Nie powstanie zatoka przystankowa przy ul. Narutowicza, która okroiłaby i tak wąski chodnik
- O tych planach dowiedzieliśmy się z prasy - mówi Krzysztof Wiśniewski z grupy Pieszy Lublin, która od razu zabrała się za wybijanie tego pomysłu z głów miejskich urzędników. - Zatoka byłaby zła, utrudniałaby ruch komunikacji miejskiej, bo autobusy musiałyby włączać się do ruchu. Poza tym pieszym trudniej byłoby się poruszać, bo chodnik byłby za wąski.

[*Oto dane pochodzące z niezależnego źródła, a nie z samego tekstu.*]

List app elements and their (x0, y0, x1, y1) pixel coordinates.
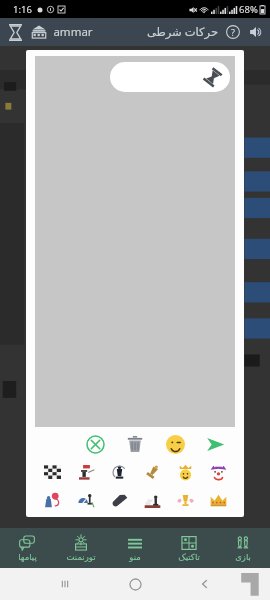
button[interactable]: Balloon (35, 487, 69, 513)
button[interactable]: Board (35, 459, 69, 485)
button[interactable]: Club (28, 21, 50, 43)
button[interactable]: Sound (246, 22, 266, 42)
button[interactable]: Queen move (103, 459, 136, 485)
button[interactable]: Emoji wink (155, 431, 195, 457)
button[interactable]: Send (195, 431, 235, 457)
button[interactable]: Crown face (169, 459, 202, 485)
staticText: ammar (53, 24, 93, 40)
staticText: تورنمنت (66, 552, 96, 562)
button[interactable]: Back (199, 578, 211, 590)
button[interactable]: تورنمنت (54, 528, 108, 568)
staticText: 1:16 (13, 3, 32, 16)
staticText: بازی (235, 552, 251, 562)
staticText: 68% (239, 3, 258, 16)
button[interactable]: Rook logo (4, 21, 26, 43)
staticText: حرکات شرطی (147, 24, 218, 40)
button[interactable]: Delete (115, 431, 155, 457)
button[interactable]: Home (129, 578, 142, 591)
button[interactable]: Clear (75, 431, 115, 457)
button[interactable]: Bishop (136, 459, 169, 485)
staticText: پیامها (18, 552, 37, 562)
button[interactable]: Help (223, 22, 243, 42)
staticText: تاکتیک (178, 552, 200, 562)
button[interactable]: بازی (216, 528, 270, 568)
button[interactable]: پیامها (0, 528, 54, 568)
button[interactable]: Podium (136, 487, 169, 513)
button[interactable]: تاکتیک (162, 528, 216, 568)
staticText: منو (129, 552, 141, 562)
button[interactable]: Trophy (169, 487, 202, 513)
button[interactable]: منو (108, 528, 162, 568)
button[interactable]: Crown (202, 487, 235, 513)
button[interactable]: Stamp (69, 459, 103, 485)
button[interactable]: Sock (103, 487, 136, 513)
staticText: ? (231, 26, 235, 38)
button[interactable]: Recents (59, 578, 71, 590)
button[interactable]: Clock piece (69, 487, 103, 513)
button[interactable]: Clown (202, 459, 235, 485)
button[interactable] (110, 62, 230, 92)
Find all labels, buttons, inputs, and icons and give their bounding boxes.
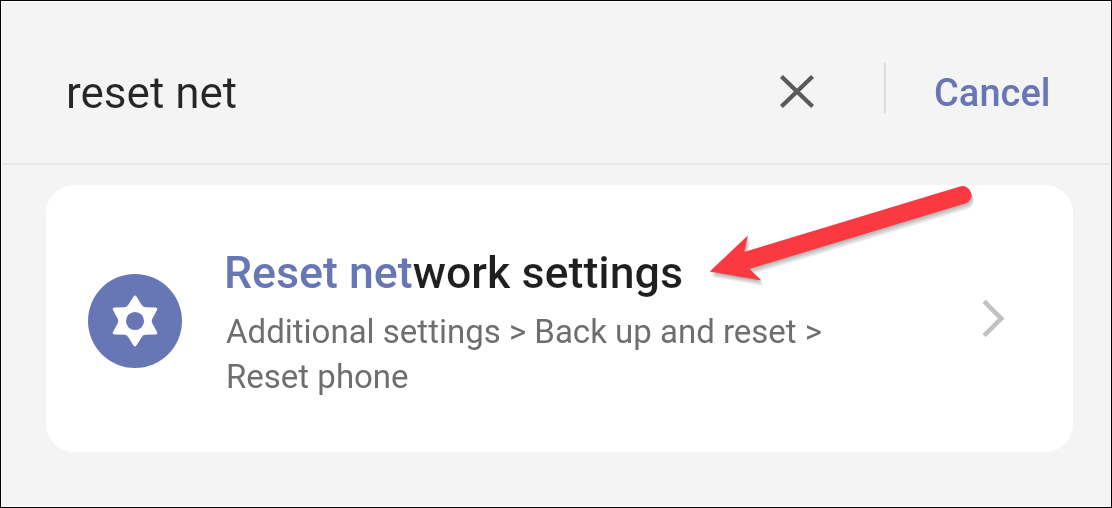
button[interactable]: Cancel xyxy=(918,59,1067,128)
button[interactable]: Reset network settings xyxy=(46,185,1073,452)
other: Open xyxy=(981,299,1007,338)
staticText: Additional settings > Back up and reset … xyxy=(226,312,823,396)
staticText: reset net xyxy=(66,67,238,119)
staticText: Cancel xyxy=(934,71,1051,116)
button[interactable]: Clear search xyxy=(757,52,836,131)
button[interactable]: reset net xyxy=(51,55,253,131)
staticText: Reset network settings xyxy=(224,247,684,299)
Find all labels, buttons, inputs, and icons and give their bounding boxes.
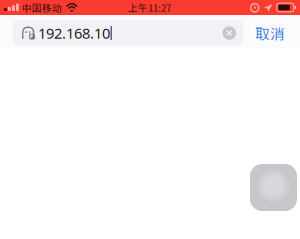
staticText: 取消 <box>255 22 285 44</box>
button[interactable]: 取消 <box>243 20 287 46</box>
staticText: 192.168.10 <box>38 23 110 43</box>
staticText: 上午11:27 <box>128 0 171 14</box>
button[interactable]: AssistiveTouch <box>250 164 297 211</box>
staticText: 中国移动 <box>22 0 62 14</box>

A wąsko jest tu już teraz. Problemem było nawet postawienie wyświetlacza pokazującego godziny odjazdów autobusów i trolejbusów. Najpierw stał on prostopadle do jezdni, tak żeby informacje były widoczne z okna autobusu. Ale trzeba było go przestawić.
- Został ustawiony równoległe do jezdni - informuje Justyna Góźdź z Zarządu Transportu Miejskiego. - Zmiana ta wynikała z napływających uwag mieszkańców.
Co prawda przepisy nie mówią, jaką szerokość powinien mieć chodnik obok przystanku, ale działacze Pieszego Lublina odsyłają Ratusz do... podręcznika akademickiego, w którym mowa jest o tym, że niezbędne minimum to 3,5 metra. Tymczasem po wytyczeniu zatoki pozostanie mniej niż 2,5 metra.
- Na spotkaniu z Pieszym Lublinem ustaliliśmy, że jeśli na zatokę sprzeciwi się rada dzielnicy, to nie będziemy jej budować - mówi Karol Kieliszek z Urzędu Miasta.
- Taka uchwała właśnie zapadła - informuje Piotr Osiak, przewodniczący Rady Dzielnicy Śródmieście.
Przeciwko zatoce zagłosowało 11 radnych, żaden nie poparł jej budowy.
- Chcemy, żeby zostało tak, jak jest. Trzeba też myśleć o pieszych - stwierdza Ryszard Milewski, przewodniczący zarządu dzielnicy.
Co będzie dalej? - Zapewniono nas, że jeśli takie będzie stanowisko rady dzielnicy, to zatoki nie będzie. Liczymy teraz na konsekwencję urzędników - mówi Wiśniewski.
- Dotrzymamy słowa, zatoka na pewno nie zostanie zbudowana - zapewnia Kieliszek.